**What is being asked**:
Scan the data below and give the number of lines that include the word "when", with no other words.

########################################

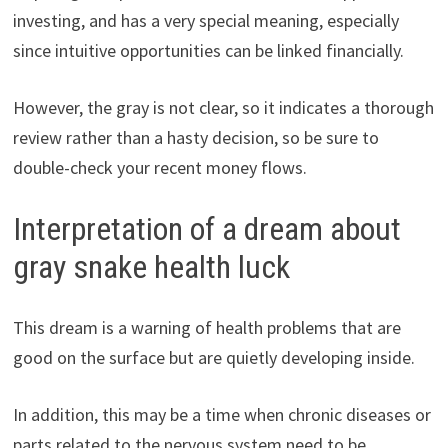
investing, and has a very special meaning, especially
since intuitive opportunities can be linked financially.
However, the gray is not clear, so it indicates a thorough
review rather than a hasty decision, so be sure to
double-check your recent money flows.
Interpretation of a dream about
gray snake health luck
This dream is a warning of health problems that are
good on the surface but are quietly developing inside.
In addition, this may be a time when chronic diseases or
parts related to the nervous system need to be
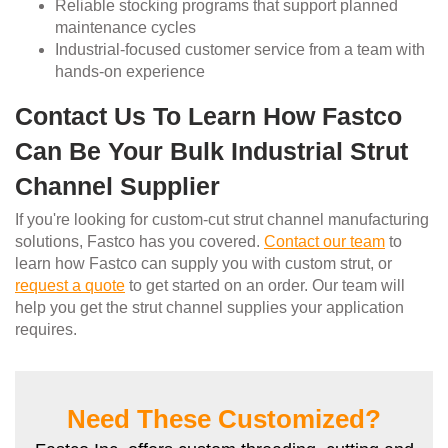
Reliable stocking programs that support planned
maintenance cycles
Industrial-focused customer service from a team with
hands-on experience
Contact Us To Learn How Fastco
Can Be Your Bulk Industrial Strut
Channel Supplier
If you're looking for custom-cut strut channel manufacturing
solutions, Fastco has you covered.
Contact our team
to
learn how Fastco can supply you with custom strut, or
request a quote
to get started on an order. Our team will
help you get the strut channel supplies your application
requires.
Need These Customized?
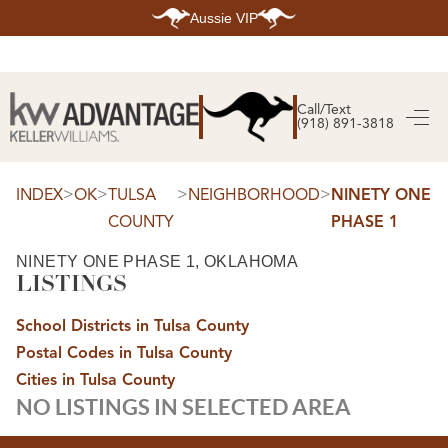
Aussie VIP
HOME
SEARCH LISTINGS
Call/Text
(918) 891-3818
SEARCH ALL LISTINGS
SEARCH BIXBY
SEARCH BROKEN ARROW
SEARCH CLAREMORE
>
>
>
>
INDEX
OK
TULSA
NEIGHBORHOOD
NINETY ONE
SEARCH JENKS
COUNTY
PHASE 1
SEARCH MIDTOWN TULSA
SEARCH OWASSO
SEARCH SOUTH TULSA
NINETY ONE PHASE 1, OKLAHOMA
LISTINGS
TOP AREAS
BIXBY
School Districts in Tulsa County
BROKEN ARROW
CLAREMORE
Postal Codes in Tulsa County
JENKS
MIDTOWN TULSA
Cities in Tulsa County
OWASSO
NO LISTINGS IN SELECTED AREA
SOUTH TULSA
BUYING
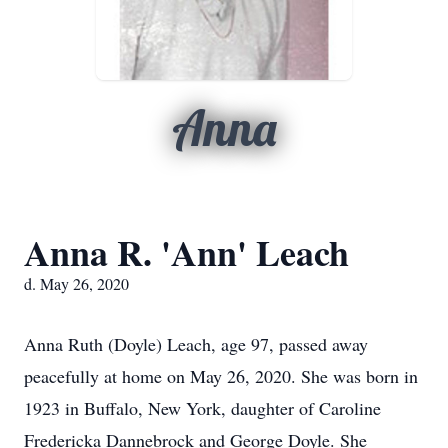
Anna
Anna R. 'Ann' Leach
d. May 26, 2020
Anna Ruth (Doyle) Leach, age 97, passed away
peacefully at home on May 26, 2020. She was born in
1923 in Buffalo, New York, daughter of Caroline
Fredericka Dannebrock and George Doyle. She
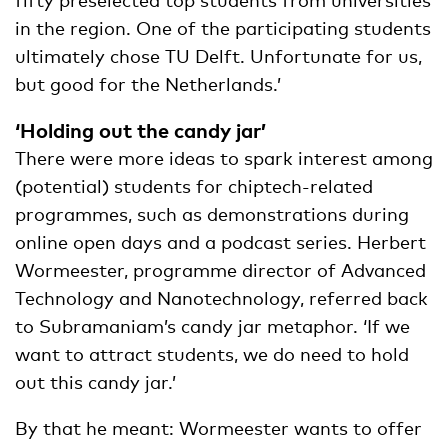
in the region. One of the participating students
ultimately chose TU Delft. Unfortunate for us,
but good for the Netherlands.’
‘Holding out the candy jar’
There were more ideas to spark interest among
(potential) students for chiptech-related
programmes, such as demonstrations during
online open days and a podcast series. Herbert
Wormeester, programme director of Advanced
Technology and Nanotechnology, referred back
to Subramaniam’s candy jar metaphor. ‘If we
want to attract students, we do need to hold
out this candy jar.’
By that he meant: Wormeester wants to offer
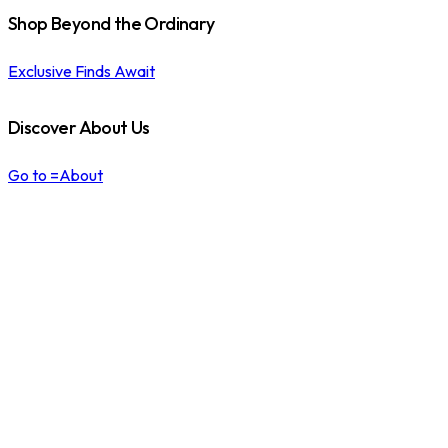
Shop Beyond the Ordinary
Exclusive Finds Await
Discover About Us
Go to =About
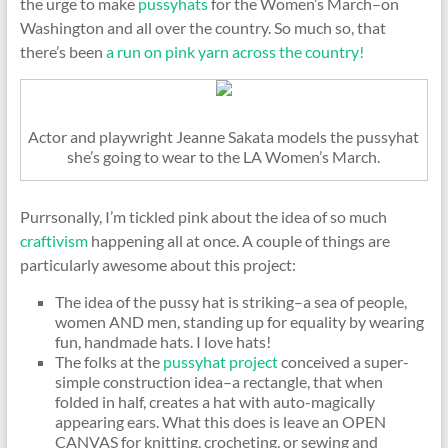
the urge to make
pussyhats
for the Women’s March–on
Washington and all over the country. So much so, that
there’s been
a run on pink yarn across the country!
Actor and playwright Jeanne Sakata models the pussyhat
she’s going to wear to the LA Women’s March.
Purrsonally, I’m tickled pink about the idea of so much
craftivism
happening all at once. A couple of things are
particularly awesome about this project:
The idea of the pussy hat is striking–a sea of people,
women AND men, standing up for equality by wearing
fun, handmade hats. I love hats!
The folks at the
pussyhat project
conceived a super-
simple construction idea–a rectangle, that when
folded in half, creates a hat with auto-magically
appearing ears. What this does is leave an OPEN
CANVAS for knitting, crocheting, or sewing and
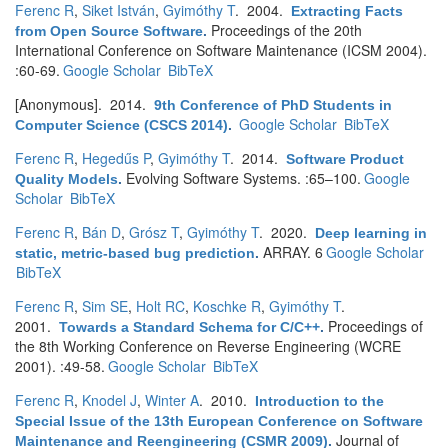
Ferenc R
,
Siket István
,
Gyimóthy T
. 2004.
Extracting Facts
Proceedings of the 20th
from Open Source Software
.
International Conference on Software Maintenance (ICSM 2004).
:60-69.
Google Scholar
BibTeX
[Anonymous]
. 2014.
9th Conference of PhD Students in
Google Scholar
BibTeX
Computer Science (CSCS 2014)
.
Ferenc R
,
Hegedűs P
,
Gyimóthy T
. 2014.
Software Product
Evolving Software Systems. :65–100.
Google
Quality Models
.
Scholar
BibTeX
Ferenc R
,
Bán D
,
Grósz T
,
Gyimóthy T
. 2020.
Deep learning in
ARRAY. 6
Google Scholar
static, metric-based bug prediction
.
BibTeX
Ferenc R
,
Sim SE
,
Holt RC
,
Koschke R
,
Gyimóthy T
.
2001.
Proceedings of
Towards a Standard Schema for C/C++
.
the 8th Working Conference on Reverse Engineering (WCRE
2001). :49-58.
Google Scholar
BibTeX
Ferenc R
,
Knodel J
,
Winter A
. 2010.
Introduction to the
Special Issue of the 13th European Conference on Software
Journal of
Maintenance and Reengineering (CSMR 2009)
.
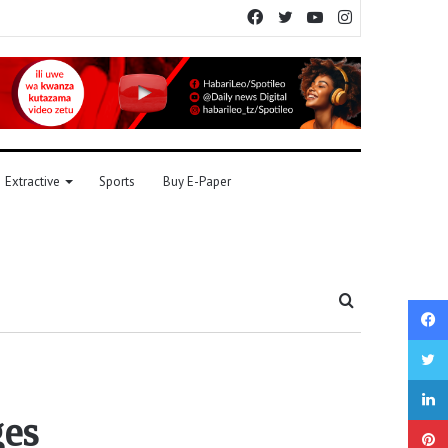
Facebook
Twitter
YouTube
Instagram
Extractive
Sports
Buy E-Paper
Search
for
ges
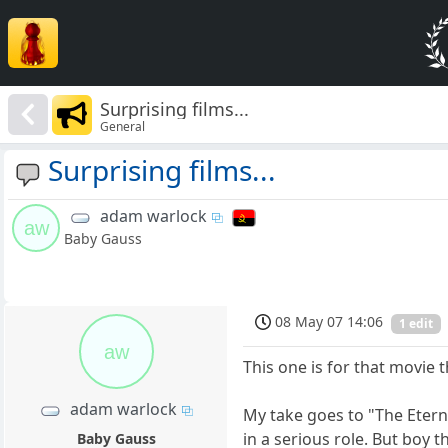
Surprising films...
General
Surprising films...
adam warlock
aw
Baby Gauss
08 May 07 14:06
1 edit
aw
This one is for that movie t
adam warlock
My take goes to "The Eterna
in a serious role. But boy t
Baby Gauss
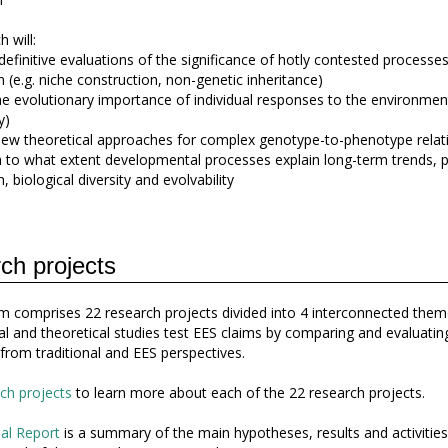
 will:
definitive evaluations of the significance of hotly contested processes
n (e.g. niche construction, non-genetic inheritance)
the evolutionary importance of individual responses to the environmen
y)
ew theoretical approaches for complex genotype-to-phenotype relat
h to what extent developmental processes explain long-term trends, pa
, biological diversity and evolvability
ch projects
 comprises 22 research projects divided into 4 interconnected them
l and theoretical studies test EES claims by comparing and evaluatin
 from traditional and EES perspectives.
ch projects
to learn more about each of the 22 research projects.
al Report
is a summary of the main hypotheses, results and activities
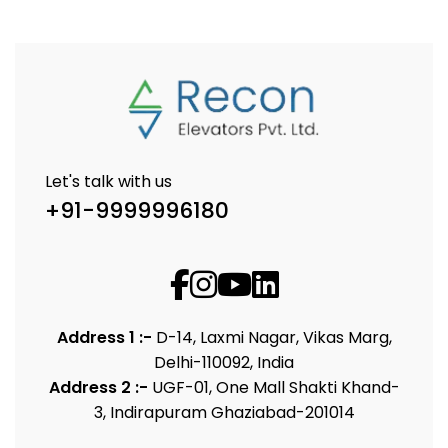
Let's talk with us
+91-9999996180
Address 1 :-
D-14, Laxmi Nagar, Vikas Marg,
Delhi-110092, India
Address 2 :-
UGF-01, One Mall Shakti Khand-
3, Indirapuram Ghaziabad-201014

########################################

**Output for this task**:
2